Problem requirements |
Copy exactly, and only, the lines that start at the line containing "tanggal 1 September" and end at the last line of the material below.

Data |

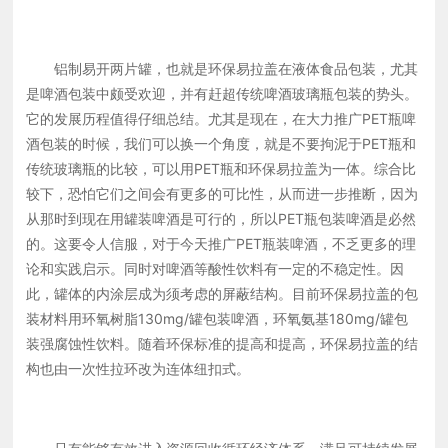
铝制易开两片罐，也就是环保易拉盖在液体食品包装，尤其
是啤酒包装中颇受欢迎，并有赶超传统啤酒玻璃瓶包装的势头。
它的发展历程值得仔细总结。尤其是现在，在大力推广PET瓶啤
酒包装的时候，我们可以换一个角度，就是不要拘泥于PET瓶和
传统玻璃瓶的比较，可以用PET瓶和环保易拉盖为一体。综合比
较下，恐怕它们之间会有更多的可比性，从而进一步推断，因为
从那时到现在用罐装啤酒是可行的，所以PET瓶包装啤酒是必然
的。这要令人信服，对于今天推广PET瓶装啤酒，不乏更多的理
论和实践启示。同时对啤酒等酸性饮料有一定的不稳定性。因
此，罐体的内涂层成为须考虑的屏蔽结构。目前环保易拉盖的包
装材料用环氧树脂130mg/罐包装啤酒，环氧氨基180mg/罐包
装强腐蚀性饮料。随着环保标准的提高和提高，环保易拉盖的结
构也由一次性拉环改为连体纽扣式。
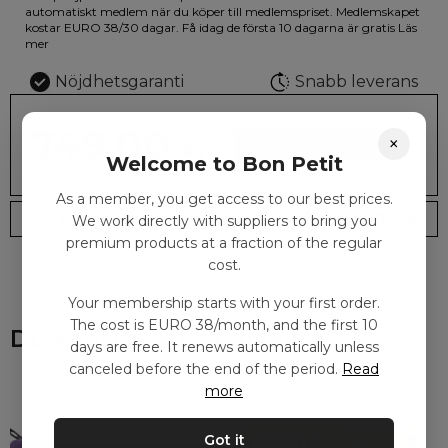
illustrationen på den vackra askan finns fjärilar i vilda fluorescerande
automatiskt medlem när du köper till medlemspriset. Medlemskapet
färger.
kostar EURO 38/30 dagar. Få idag de första 10 dagarna är gratis
Läs
mer
Nöjdhetsgaranti
Snabb leverans
749.00
×
kr
LÄGG I KORGEN
Welcome to Bon Petit
As a member, you get access to our best prices.
Leveranstid: 2-10 dagar
Frakt EURO 4
We work directly with suppliers to bring you
premium products at a fraction of the regular
cost.
Your membership starts with your first order.
The cost is EURO 38/month, and the first 10
Du kanske också gillar
days are free. It renews automatically unless
canceled before the end of the period.
Read
more
Got it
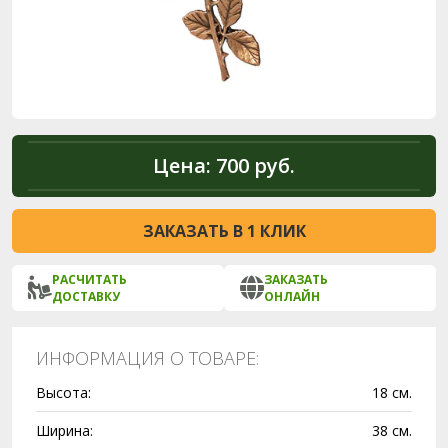
Цена:
700 руб.
ЗАКАЗАТЬ В 1 КЛИК
РАСЧИТАТЬ
ЗАКАЗАТЬ
ДОСТАВКУ
ОНЛАЙН
ИНФОРМАЦИЯ О ТОВАРЕ:
Высота:
18 см.
Ширина:
38 см.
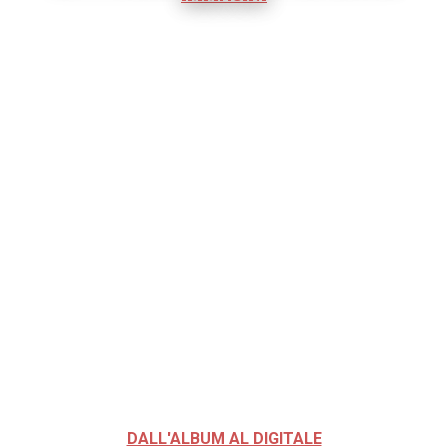
DALL'ALBUM AL DIGITALE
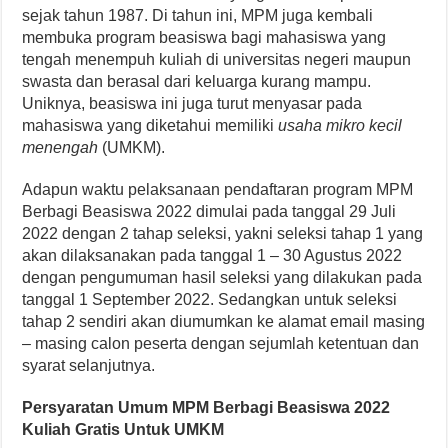
sejak tahun 1987. Di tahun ini, MPM juga kembali
membuka program beasiswa bagi mahasiswa yang
tengah menempuh kuliah di universitas negeri maupun
swasta dan berasal dari keluarga kurang mampu.
Uniknya, beasiswa ini juga turut menyasar pada
mahasiswa yang diketahui memiliki
usaha mikro kecil
menengah
(UMKM).
Adapun waktu pelaksanaan pendaftaran program MPM
Berbagi Beasiswa 2022 dimulai pada tanggal 29 Juli
2022 dengan 2 tahap seleksi, yakni seleksi tahap 1 yang
akan dilaksanakan pada tanggal 1 – 30 Agustus 2022
dengan pengumuman hasil seleksi yang dilakukan pada
tanggal 1 September 2022. Sedangkan untuk seleksi
tahap 2 sendiri akan diumumkan ke alamat email masing
– masing calon peserta dengan sejumlah ketentuan dan
syarat selanjutnya.
Persyaratan Umum MPM Berbagi Beasiswa 2022
Kuliah Gratis Untuk UMKM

Exercise response |
tanggal 1 September 2022. Sedangkan untuk seleksi
tahap 2 sendiri akan diumumkan ke alamat email masing
– masing calon peserta dengan sejumlah ketentuan dan
syarat selanjutnya.
Persyaratan Umum MPM Berbagi Beasiswa 2022
Kuliah Gratis Untuk UMKM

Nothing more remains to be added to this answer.